Paul: So if I don't want to pull crude analogies, but it's a little bit like in the west, as if there were no brand. There was Amazon, then Facebook or Meta would have their own equivalent of Amazon, which was sales that were made through Instagram. Facebook. There was TikTok, which had its own distribution and purchasing, as does Amazon, but only through TikTok. And actually, no one will go direct to the brand. They'd always be using the third party. Well, we're not talking about third party retailers like Amazon in that sense. It's just talking about the Amazon Marketplace model. Is that right?

Adam: Yeah, exactly.

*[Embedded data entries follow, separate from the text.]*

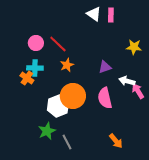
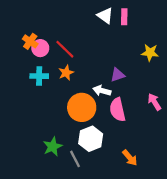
orange star: (67, 65) -> (66, 73), moved
orange cross: (27, 78) -> (30, 41), moved
white arrow: (127, 81) -> (102, 91), moved
white hexagon: (58, 106) -> (91, 139), moved

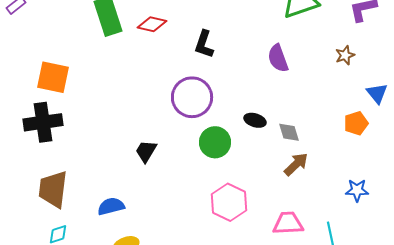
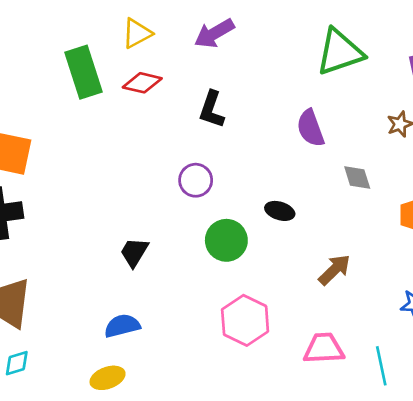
purple circle: (192, 97) -> (196, 180), size x0.6
gray diamond: (289, 132) -> (357, 178), moved
blue semicircle: (111, 206) -> (122, 326), moved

The brand .com or brand CNS do have a place, but it's a very, very small share of the market platforms like Tmall, Taobao, JD.com. Those are the kind of burst to market, if you like. They're still the big players that drive a lot of B to C online retail in China. And then you've got these kind of slightly more emerging, agile, socially driven platforms like Little Red Book or Red. Douyin equivalent to TikTok? WeChat, with its mini programs function that, as I said, have created these very vertical, quite cut off, insular walled gardens, whereby once you're in that platform, they want to keep you there. And what this has led to in the past is there's quite a lot of protectionism, actually, so you couldn't link from one platform to another. And it was a very basic example. Now, the Chinese regulators have done quite a lot over the last couple of years to try and remove those barriers and increase competition. But all intents and purposes, it's still a very kind of vertically integrated ecosystem where one company or one platform will offer the full range of services. It won't only be a social media platform, but also a live streaming platform, also an e-commerce platform, also an advertising platform, and a hub for influencers, and so on and so forth. And a lot of them also have then their own logistics companies attached to that. And so the data pool gets bigger and bigger and bigger, and the platform become more and more powerful. And it's a model that the likes of Meta could only dream of in a lot of respects. And indeed, that's exactly why we've seen platforms like Instagram starting to experiment with shopping. And I think that, as I said, the future. I think we're going to see a lot more of that kind of inspiration, if you like, from the Chinese side of the world.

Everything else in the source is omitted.